Use incremental rollouts and test at every single step. Test in non-prod. Test with a small percentage of users. Test with a small percentage of the regions, and so on.

Do not deploy a config that hasn't been submitted to a code repository and been code reviewed. Because if you don't do that, if you just run the config from your command line, you don't actually know what's being deployed in production.

And I've been debugging outages for way too long only to find out that somebody else on the team had pushed this one flag from their workstation.

And don't deploy on Fridays, for whatever Friday is in your part of the world. Not on weekends, not on holidays when nobody is around, because as long as your rollouts are not great, and nobody's rollouts are really great, there won't be anyone around to fix that.

Do that during business hours. It's much more convenient, believe me. You'll have coffee and everything.

But if you ever get to a state where actually rollouts just never break, roll out all the time, obviously. And tell me how you did it.

Number nine: outages will happen.

There's an inherent risk to change, and it will cause outages. And other things cause outages too. Like, I don't know, a hurricane, an earthquake, I don't know.

That's okay. The idea is not to prevent it. It is to minimize their impact. Minimize their blast radius on how many users are impacted, how many regions, how many of your products, and to reduce the time to mitigation, that the system is up and running again.

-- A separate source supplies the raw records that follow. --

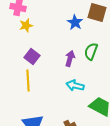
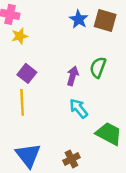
blue star: (75, 22) -> (79, 19), moved
cyan arrow: (75, 85) -> (79, 108), turned 36

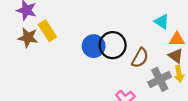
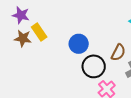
black circle: (113, 45) -> (94, 66), moved

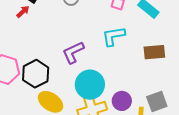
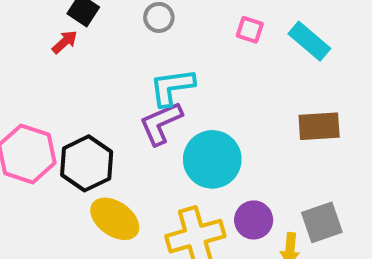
cyan L-shape: (113, 36) -> (172, 87), moved
cyan circle: (90, 85) -> (212, 159), moved

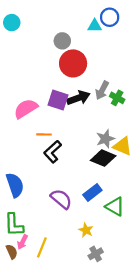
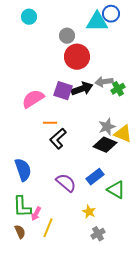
cyan circle: (12, 23) -> (29, 17), moved
cyan triangle: (95, 26) -> (97, 22), size x1.6
gray arrow: (102, 90) -> (104, 82), turned 54
green cross: (117, 98) -> (118, 89), turned 32
pink arrow: (22, 242) -> (36, 214), moved

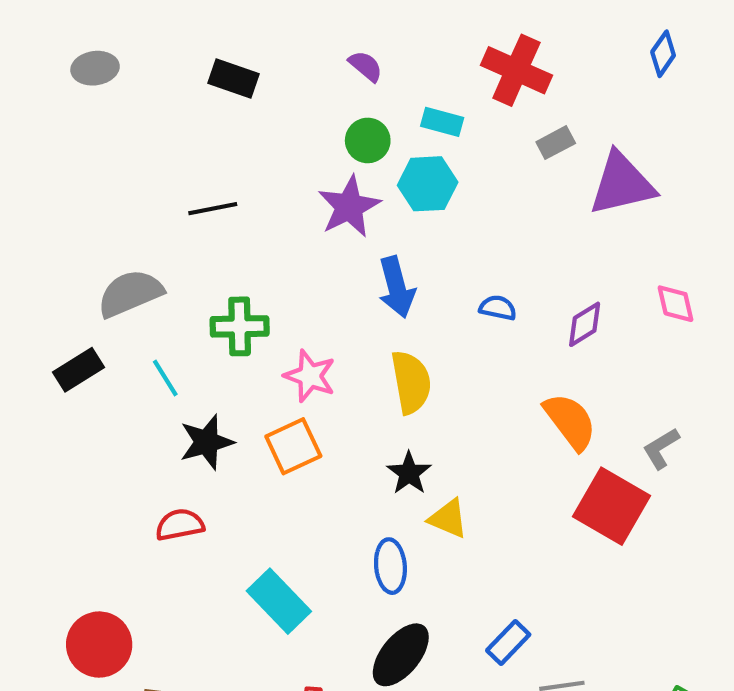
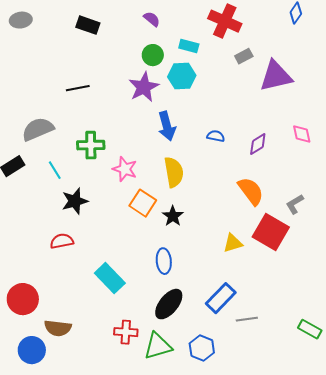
orange square: (293, 446) -> (143, 203), moved, turned -32
yellow triangle: (448, 519) -> (233, 243), moved, turned -40
blue rectangle: (508, 642) -> (221, 298), size x1.4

So root-causing is super important, but it can wait. Collect all of the data during the outage and then analyze later. First, the system needs to be up and running again.

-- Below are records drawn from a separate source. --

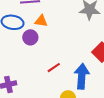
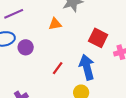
orange triangle: (41, 21) -> (55, 24), moved

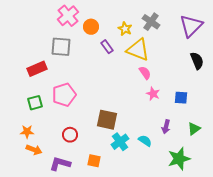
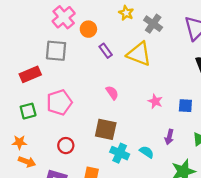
yellow star: (125, 29) -> (126, 13), moved
pink semicircle: (145, 73) -> (112, 93), moved
cyan cross: (120, 142) -> (120, 153), turned -30

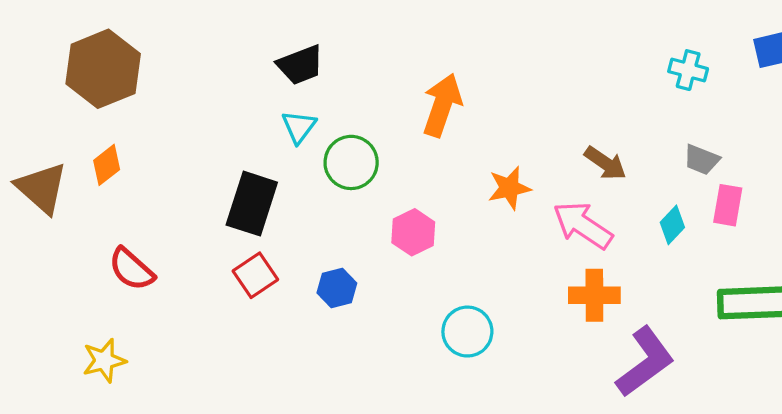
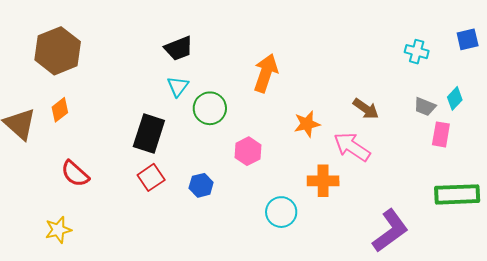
cyan diamond: (672, 225) -> (455, 98), moved
orange cross: (594, 295) -> (323, 181), moved

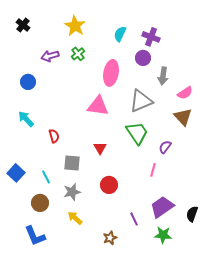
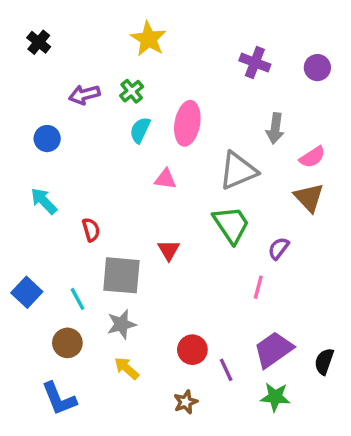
yellow star: (75, 26) -> (148, 39), moved
cyan semicircle: (120, 34) -> (140, 130), moved
purple circle: (143, 58) -> (317, 68), moved
pink triangle: (98, 106) -> (165, 179), size x0.6
gray square: (72, 163) -> (121, 275), size x1.4
red circle: (109, 185) -> (192, 350), moved

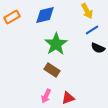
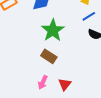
red triangle: (68, 98) -> (65, 84), turned -32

Be able to roll back things quickly, and then analyze why the release didn't work.

And to be able to support your postmortems and your root-causing, use written communication during the incident as much as possible, because then you will have a paper trail of what actually happened. It will be easier for others to join you and help you and read up on what had already been tried.

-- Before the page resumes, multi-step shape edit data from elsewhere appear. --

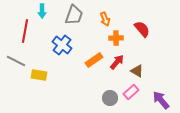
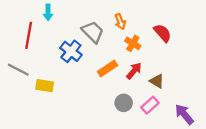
gray trapezoid: (74, 15) -> (93, 32), moved, turned -65
orange cross: (116, 38) -> (133, 43), turned 32
gray circle: (110, 98) -> (124, 103), moved

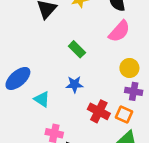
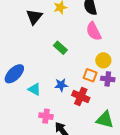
pink semicircle: (119, 31) -> (94, 31), turned 114
blue star: (74, 84) -> (61, 85), moved
orange square: (124, 115) -> (90, 75), moved

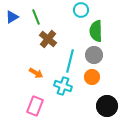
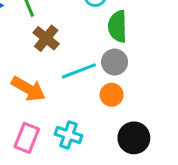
cyan line: (70, 61) -> (79, 71), turned 55
orange arrow: (36, 73) -> (28, 89), size x1.6
cyan cross: (63, 86) -> (68, 135), moved

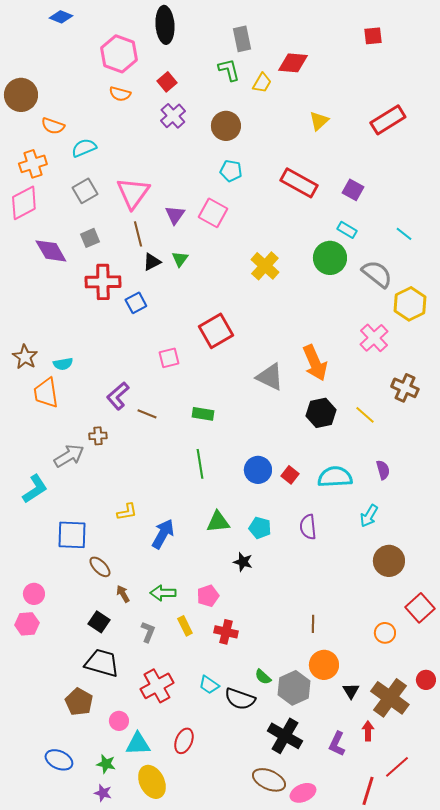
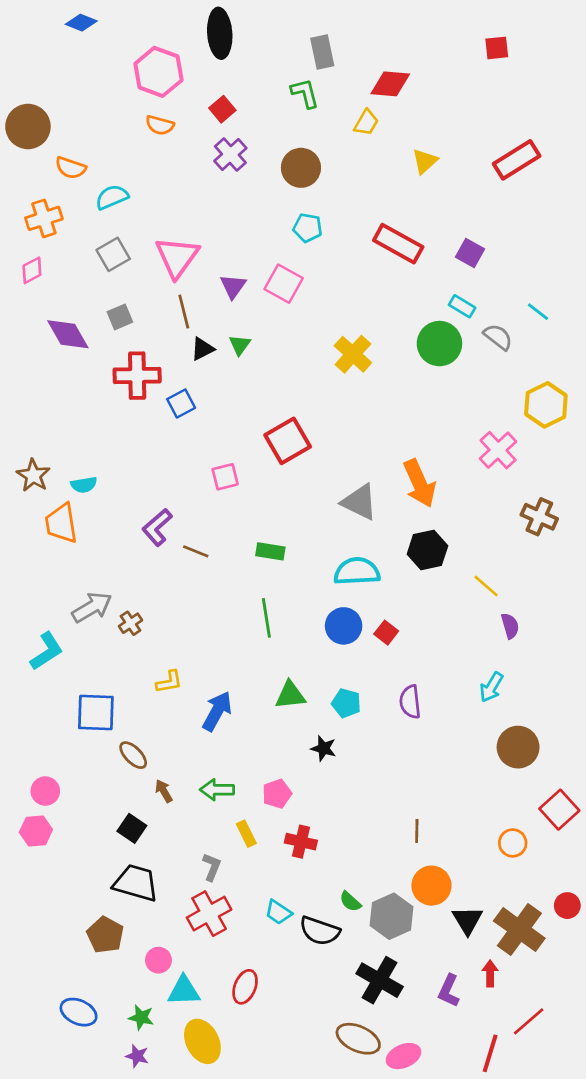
yellow trapezoid: (262, 83) -> (366, 123), moved
pink diamond: (24, 203) -> (32, 270), size x0.6
gray semicircle: (377, 274) -> (498, 337), moved, size x0.7
yellow line: (365, 415) -> (486, 586), moved
brown cross: (98, 436) -> (131, 623), moved, turned -30
cyan semicircle: (335, 477) -> (357, 571), moved
gray L-shape: (148, 632) -> (212, 867), moved
black triangle: (351, 691) -> (467, 920), size x1.4

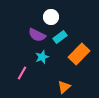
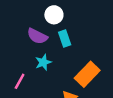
cyan rectangle: (60, 37) -> (65, 39), turned -72
orange rectangle: (79, 54) -> (87, 74), moved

And give everybody access to the source code so they can actually figure out what happened in the code that caused this outage.

Last but not least: no haunted graveyards.

If you don't manage your technical debt actively, it will get worse, and you might reach a point of no return, and then nobody wants to go near that code anymore.

Have you ever seen something like, "Don't touch this code. Very important"? Yeah, I love these TODOs. The first thing I clean up in the code base is, like, what happens if I remove that? Okay, interesting. Hmm. That doesn't work here.

Because these things are booby traps for change. If you have many of these things in your code base, they're just unmaintained, and nobody wants to go near them anymore. They will trigger when you change something else, and they will blow up in your face in the worst possible moment.

So clean them up early on.

So let me summarize. What did we learn?

First of all, running production systems is a team sport across silos. Build relationships, work together, or you will fail and have a horrible time.

Second, there was change. Your systems need to change. Your products need to change. Your organization needs to change. You need to keep changing. That is good. That is healthy.

But don't try it by working hard. Do it by working smart. Do it through engineering. We are engineers.

And try to keep things simple. Everybody can build a complex system. That's not hard. That's not something to applaud. Try to build boring systems.

Thank you so much.

My collection of topics is definitely not complete. So the help that I'm looking for is: what are typical principles and proverbs that you know, that you have learned, and that you might want to share with me?

I will be at the Google booth downstairs, upstairs, somewhere later today.

Thank you so much.